ECLI:NL:RBGEL:2025:1225
Rechtbank Gelderland
- Eerste aanleg - enkelvoudig
- Rechtspraak.nl
Afwijzing aanvraag bijstand en beoordeling pleegvergoeding in het bestuursrecht
In deze uitspraak van de Rechtbank Gelderland, zittingsplaats Zutphen, wordt het beroep van eiseres tegen de afwijzing van haar aanvraag om bijstand naar de alleenstaande jongerennorm op grond van de Participatiewet (Pw) beoordeeld. De aanvraag werd oorspronkelijk op 8 maart 2022 ingediend en op 2 september 2022 toegewezen. Echter, bij besluit van 14 september 2022 werd deze toekenning ingetrokken en de aanvraag afgewezen, omdat eiseres op basis van de pleegvergoeding van haar pleegouders voldoende middelen zou hebben om in haar levensonderhoud te voorzien. Eiseres betoogde dat de pleegvergoeding niet als middel mocht worden aangemerkt, omdat zij daar niet vrij over kan beschikken. De rechtbank oordeelt dat de pleegvergoeding wel degelijk als middel kan worden aangemerkt, omdat deze bedoeld is voor haar levensonderhoud en door haar pleegouders wordt aangewend voor haar kosten.
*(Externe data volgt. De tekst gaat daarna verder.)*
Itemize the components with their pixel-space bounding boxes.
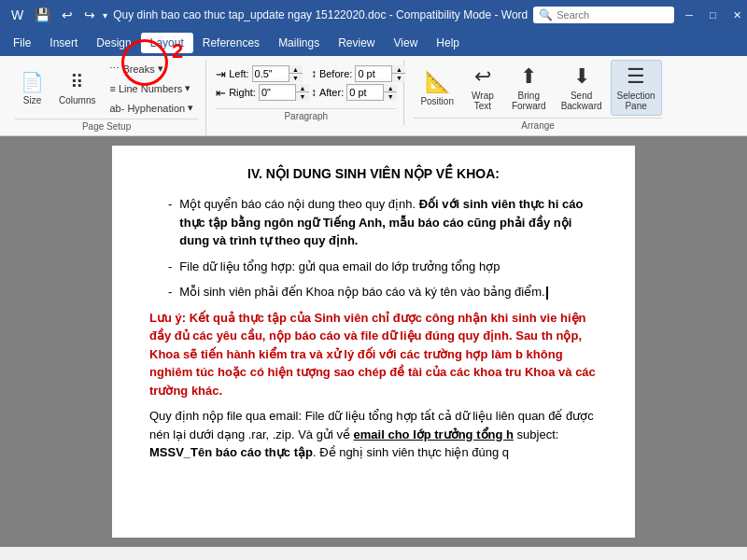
- indent-right-up[interactable]: ▲: [296, 84, 309, 92]
- menu-file[interactable]: File: [4, 33, 40, 53]
- title-bar: W 💾 ↩ ↪ ▾ Quy dinh bao cao thuc tap_upda…: [0, 0, 747, 30]
- indent-right-spinbox[interactable]: ▲ ▼: [259, 84, 300, 101]
- selection-pane-button[interactable]: ☰ Selection Pane: [611, 60, 662, 116]
- indent-left-input[interactable]: [255, 68, 289, 79]
- indent-left-down[interactable]: ▼: [289, 74, 303, 82]
- selection-pane-icon: ☰: [627, 64, 645, 89]
- indent-right-row: ⇤ Right: ▲ ▼: [216, 84, 300, 101]
- indent-right-icon: ⇤: [216, 86, 226, 100]
- breaks-dropdown-icon: ▾: [158, 63, 163, 75]
- search-icon: 🔍: [539, 8, 553, 21]
- indent-left-up[interactable]: ▲: [289, 65, 303, 74]
- ribbon: 📄 Size ⠿ Columns ⋯ Breaks ▾ ≡ Line Numbe: [0, 56, 747, 136]
- spacing-before-icon: ↕: [311, 67, 317, 80]
- spacing-before-spinbox[interactable]: ▲ ▼: [355, 65, 396, 82]
- minimize-button[interactable]: ─: [680, 7, 698, 22]
- size-icon: 📄: [21, 71, 44, 93]
- list-item-2: - File dữ liệu tổng hợp: gửi qua email d…: [149, 258, 598, 276]
- left-label: Left:: [229, 68, 248, 79]
- columns-button[interactable]: ⠿ Columns: [53, 67, 101, 109]
- spacing-after-spinbox[interactable]: ▲ ▼: [346, 84, 388, 101]
- paragraph-group: ⇥ Left: ▲ ▼ ⇤ Right:: [208, 60, 404, 125]
- arrange-label: Arrange: [414, 118, 661, 131]
- hyphenation-dropdown-icon: ▾: [188, 102, 193, 114]
- search-input[interactable]: [557, 9, 669, 21]
- indent-left-spinbox[interactable]: ▲ ▼: [252, 65, 293, 82]
- before-label: Before:: [319, 68, 352, 79]
- redo-button[interactable]: ↪: [80, 6, 99, 24]
- spacing-after-row: ↕ After: ▲ ▼: [311, 84, 396, 101]
- indent-left-row: ⇥ Left: ▲ ▼: [216, 65, 300, 82]
- send-backward-icon: ⬇: [573, 64, 590, 89]
- menu-references[interactable]: References: [193, 33, 269, 53]
- spacing-after-up[interactable]: ▲: [384, 84, 397, 92]
- list-item-3: - Mỗi sinh viên phải đến Khoa nộp báo cá…: [149, 283, 598, 301]
- quick-access-toolbar: W 💾 ↩ ↪ ▾: [7, 6, 107, 24]
- position-button[interactable]: 📐 Position: [414, 65, 460, 111]
- more-quick-access[interactable]: ▾: [103, 10, 107, 21]
- list-item-1: - Một quyển báo cáo nội dung theo quy đị…: [149, 195, 598, 250]
- spacing-after-icon: ↕: [311, 86, 317, 99]
- hyphenation-button[interactable]: ab- Hyphenation ▾: [105, 99, 198, 117]
- email-instructions: Quy định nộp file qua email: File dữ liệ…: [149, 407, 598, 462]
- columns-icon: ⠿: [70, 71, 84, 93]
- indent-right-down[interactable]: ▼: [296, 92, 309, 101]
- bullet-dash-2: -: [168, 258, 172, 276]
- spacing-before-up[interactable]: ▲: [392, 65, 405, 74]
- bullet-dash-1: -: [168, 195, 172, 250]
- line-numbers-icon: ≡: [109, 83, 115, 94]
- right-label: Right:: [229, 87, 256, 98]
- menu-review[interactable]: Review: [329, 33, 384, 53]
- indent-right-input[interactable]: [261, 87, 295, 98]
- menu-insert[interactable]: Insert: [40, 33, 87, 53]
- save-button[interactable]: 💾: [31, 6, 54, 24]
- wrap-text-button[interactable]: ↩ Wrap Text: [462, 60, 503, 116]
- bullet-dash-3: -: [168, 283, 172, 301]
- line-numbers-button[interactable]: ≡ Line Numbers ▾: [105, 79, 198, 97]
- menu-bar: File Insert Design Layout References Mai…: [0, 30, 747, 56]
- bullet-text-1: Một quyển báo cáo nội dung theo quy định…: [179, 195, 598, 250]
- document-page[interactable]: 1 IV. NỘI DUNG SINH VIÊN NỘP VỀ KHOA: - …: [112, 146, 635, 538]
- bullet-text-3: Mỗi sinh viên phải đến Khoa nộp báo cáo …: [179, 283, 547, 301]
- search-box[interactable]: 🔍: [533, 7, 674, 23]
- spacing-before-row: ↕ Before: ▲ ▼: [311, 65, 396, 82]
- spacing-after-input[interactable]: [349, 87, 383, 98]
- breaks-button[interactable]: ⋯ Breaks ▾: [105, 60, 198, 77]
- text-cursor: [546, 287, 548, 300]
- indent-left-icon: ⇥: [216, 67, 226, 81]
- bullet-text-2: File dữ liệu tổng hợp: gửi qua email do …: [179, 258, 500, 276]
- size-button[interactable]: 📄 Size: [15, 67, 49, 109]
- after-label: After:: [319, 87, 344, 98]
- word-logo[interactable]: W: [7, 6, 27, 24]
- indent-controls: ⇥ Left: ▲ ▼ ⇤ Right:: [216, 65, 300, 101]
- line-numbers-dropdown-icon: ▾: [185, 82, 190, 94]
- close-button[interactable]: ✕: [727, 7, 747, 23]
- position-icon: 📐: [425, 70, 450, 94]
- spacing-before-input[interactable]: [358, 68, 391, 79]
- bring-forward-icon: ⬆: [520, 64, 537, 89]
- menu-view[interactable]: View: [385, 33, 428, 53]
- bring-forward-button[interactable]: ⬆ Bring Forward: [505, 60, 553, 116]
- page-setup-options: ⋯ Breaks ▾ ≡ Line Numbers ▾ ab- Hyphenat…: [105, 60, 198, 117]
- menu-design[interactable]: Design: [87, 33, 140, 53]
- document-title: Quy dinh bao cao thuc tap_update ngay 15…: [113, 8, 528, 21]
- spacing-controls: ↕ Before: ▲ ▼ ↕ After:: [311, 65, 396, 101]
- menu-mailings[interactable]: Mailings: [269, 33, 329, 53]
- document-area: 1 IV. NỘI DUNG SINH VIÊN NỘP VỀ KHOA: - …: [0, 136, 747, 547]
- page-setup-label: Page Setup: [15, 119, 198, 132]
- red-notice: Lưu ý: Kết quả thực tập của Sinh viên ch…: [149, 309, 598, 400]
- maximize-button[interactable]: □: [704, 7, 722, 22]
- menu-help[interactable]: Help: [427, 33, 469, 53]
- undo-button[interactable]: ↩: [58, 6, 77, 24]
- breaks-icon: ⋯: [109, 63, 120, 75]
- wrap-text-icon: ↩: [474, 64, 491, 89]
- section-heading: IV. NỘI DUNG SINH VIÊN NỘP VỀ KHOA:: [149, 164, 598, 184]
- spacing-after-down[interactable]: ▼: [384, 92, 397, 101]
- hyphenation-icon: ab-: [109, 103, 124, 114]
- page-setup-group: 📄 Size ⠿ Columns ⋯ Breaks ▾ ≡ Line Numbe: [7, 60, 206, 135]
- paragraph-label: Paragraph: [216, 108, 396, 121]
- spacing-before-down[interactable]: ▼: [392, 74, 405, 82]
- arrange-group: 📐 Position ↩ Wrap Text ⬆ Bring Forward ⬇…: [406, 60, 669, 134]
- send-backward-button[interactable]: ⬇ Send Backward: [555, 60, 609, 116]
- menu-layout[interactable]: Layout: [141, 33, 193, 53]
Daarnaast voerde eiseres aan dat zij erop mocht vertrouwen dat haar bijstandsaanvraag zou worden gehonoreerd, gezien de eerdere toekenning. De rechtbank oordeelt dat het college in het bestreden besluit ten onrechte niet is ingegaan op het beroep op het vertrouwensbeginsel, maar dat dit gebrek is hersteld in het verweerschrift en ter zitting. De rechtbank concludeert dat het beroep ongegrond is, maar constateert wel een motiveringsgebrek in het bestreden besluit. De rechtbank veroordeelt het college in de proceskosten van eiseres en bepaalt dat het griffierecht aan haar moet worden vergoed.